Всё это время Хилон действительно стоял у стеночки и не выпендривался. Когда на него обратились взгляды всех присутствующих, он немного смутился.
— Вы хотите знать моё мнение? — спросил он наконец. — Так вот, Петрония на самом деле очень легко понять. Он новые ценности принять не способен, а среди старых жить больше не может. А ты, Крисп, зря на Маркусеньку наехал, сам, поди, не идеален.
— Что это ты имеешь в виду? — встревожено поднял брови Крисп.
— Перед смертью на арене ты произносишь изобличительную речь в адрес Нероныча. А ведь настоящее христианство — это всепрощение. Да, да, в этот момент ты должен был молиться о том, чтобы господь ниспослал свою благость на твоих мучителей, вот как умирали настоящие христиане!
Крисп немного обломался.
— Ну, — произнёс он, подумав, — должен же был хоть кто-то из христиан высказать ему, какая он сволочь. Чтобы, так сказать, жажда мести читателей была хоть как-то удовлетворена.
— Нет уж, позвольте, — вставил Петроний, — это как-раз таки моя работа. Да и вообще, не такие они и мстительные, эти читатели, некоторым даже такая сволочь, как наш Нероныч, нравится.
— А что сразу сволочь? — плаксиво воскликнул солнцеподобный. — Как Нероныч — так сразу сволочь? Может, у меня детство было тяжёлое? Психологическая травма и всё такое… И вообще, можно подумать, я был хуже остальных императоров! Вы, вообще, историю Древнего Рима читали когда-нибудь? Вас хлебом не корми — дай обидеть несчастного артиста!
— Они тебе просто завидуют, о божественный, — с широчайшей улыбкой произнёс Петроний.
— Сарказм здесь не уместен, — сердито буркнул Нероныч в сторону своего бывшего фаворита. — Я надеюсь, вы понимаете, что я здесь самый яркий персонаж? У меня есть всё: и характер, и внутренняя проблема. Я нравственно сложный образ, понятно? Да ещё и мастерски прорисованный талантливой кистью автора. Тонкая душевная организация и желание создавать прекрасное, приносить людям радость сочетаются во мне с распущенностью, которой я обязан своему окружению, и тому, что мне довелось перенести в отрочестве. Всё это создаёт трагическую смесь артиста и тирана, злого шута. Власть сыграла со мной недобрую шутку, и моя тёмная сторона одержала верх, но согласитесь, насколько захватывающе всё это наблюдать!

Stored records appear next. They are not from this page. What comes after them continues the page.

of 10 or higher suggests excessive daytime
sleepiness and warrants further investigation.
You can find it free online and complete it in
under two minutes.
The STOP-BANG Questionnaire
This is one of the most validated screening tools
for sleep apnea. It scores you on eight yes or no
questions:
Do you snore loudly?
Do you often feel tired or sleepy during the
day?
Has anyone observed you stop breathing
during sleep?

— Во сказанул так сказанул, — заметила Хрисотемида. — Все, кто угодно у него виноваты: и детство, и окружение, и политика партии в ранние годы.
Вдруг, как в сказке, скрипнула дверь, и помещение наполнилось насыщенным запахом перегара.

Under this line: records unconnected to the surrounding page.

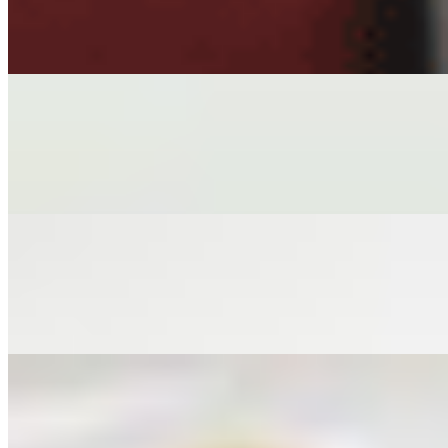
$7.00
HAND-WRAPPED VEGAN ROLLS IN RICE PAPER, TOFU, M
STEAMED EDAMAME
$6.00+
STEAMED EDAMAME PODS SPRINKLED SALT
CRISPY TOFU
$6.00
PERFECT CRISPY TOFU CHUNKS ACCOMPANIED WITH G
TEASER EGGROLLS
$4.00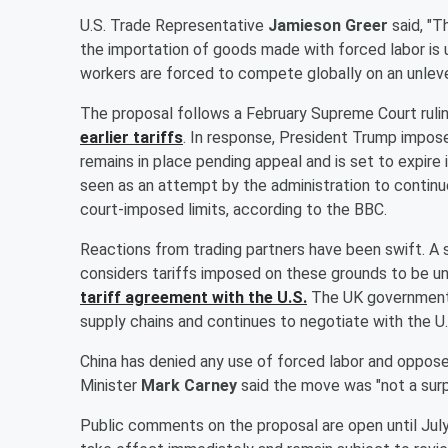
U.S. Trade Representative
Jamieson Greer
said, "T
the importation of goods made with forced labor is
workers are forced to compete globally on an unlevel p
The proposal follows a February Supreme Court ruli
earlier tariffs
. In response, President Trump impos
remains in place pending appeal and is set to expire
seen as an attempt by the administration to continue
court-imposed limits, according to the BBC.
Reactions from trading partners have been swift. A
considers tariffs imposed on these grounds to be unj
tariff agreement with the U.S.
The UK government s
supply chains and continues to negotiate with the U.
China has denied any use of forced labor and opposed 
Minister
Mark Carney
said the move was "not a surp
Public comments on the proposal are open until July 6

— Какая прелесть! — всплеснул руками Петроний. — Солнышко наше явилось, не запылилось!
На пороге стоял помятый Тигеллиныч и смотрел на всех заплывшими глазёнками.
— Тигеллинчик, радость наша, — продолжал Петроний, — ты решил всё-таки осчастливить нас своим появлением!
— Харя твоя арбитровская, — сказал Тигеллиныч, блаженно улыбаясь. — Куда ж ты без меня денешься-то? Я ж тебе нужен для раскрытия твоего образа…
— О да, твои две с половиной реплики за весь роман необходимы мне как воздух, без них ну никак мой образ не раскроется.
— Вам всем негодяй-подонок нужен. Вы ж все такие белые, пушистые. У кого хоть две с половиной реплики, а чья-то Эвничка вообще двух слов связать не может.
— Идиот, у меня функция другая, — презрительно ответила Эвника.
— Слава богу, все в сборе, — сказала Акта. — Теперь мы можем, наконец, начинать.
— Неа, не все, — ещё шире улыбнулся Тигеллиныч. — Вителлий с Ватинием в буфете жрут. Я сам видел.
— Они просто думают, что Виниций до сих пор про своё духовное развитие нам втирает, — вставила свои пять копеек Августа.
-Да пошли вы все на хрен, — вяло отозвался Виниций, которому уже изрядно поднадоело спорить.
— Так надо их позвать! — сказала Акта. — Тигеллинчик, пожалуйста, позови своих друзей и будем уже работать.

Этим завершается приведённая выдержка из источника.